## Material for this exercise
════════

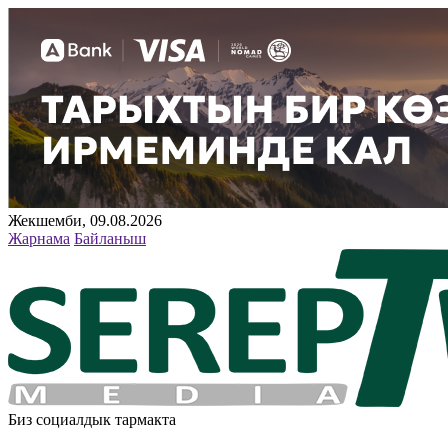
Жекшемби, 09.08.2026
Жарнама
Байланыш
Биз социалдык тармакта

════════

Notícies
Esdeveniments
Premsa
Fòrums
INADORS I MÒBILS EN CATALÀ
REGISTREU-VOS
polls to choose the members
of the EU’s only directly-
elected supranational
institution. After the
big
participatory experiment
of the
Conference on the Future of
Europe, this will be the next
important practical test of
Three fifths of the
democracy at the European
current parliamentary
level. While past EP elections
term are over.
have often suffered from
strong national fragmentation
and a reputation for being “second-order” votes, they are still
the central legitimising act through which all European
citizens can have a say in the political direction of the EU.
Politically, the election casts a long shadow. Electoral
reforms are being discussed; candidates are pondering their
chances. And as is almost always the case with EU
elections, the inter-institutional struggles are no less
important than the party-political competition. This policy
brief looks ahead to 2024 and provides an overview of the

════════

## How to complete this task
Among the entries above, the lines between the ones containing "the central legitimising" and "brief looks ahead", inclusive, are to be transcribed exactly. No other line is to be given.

## Result
the central legitimising act through which all European
citizens can have a say in the political direction of the EU.
Politically, the election casts a long shadow. Electoral
reforms are being discussed; candidates are pondering their
chances. And as is almost always the case with EU
elections, the inter-institutional struggles are no less
important than the party-political competition. This policy
brief looks ahead to 2024 and provides an overview of the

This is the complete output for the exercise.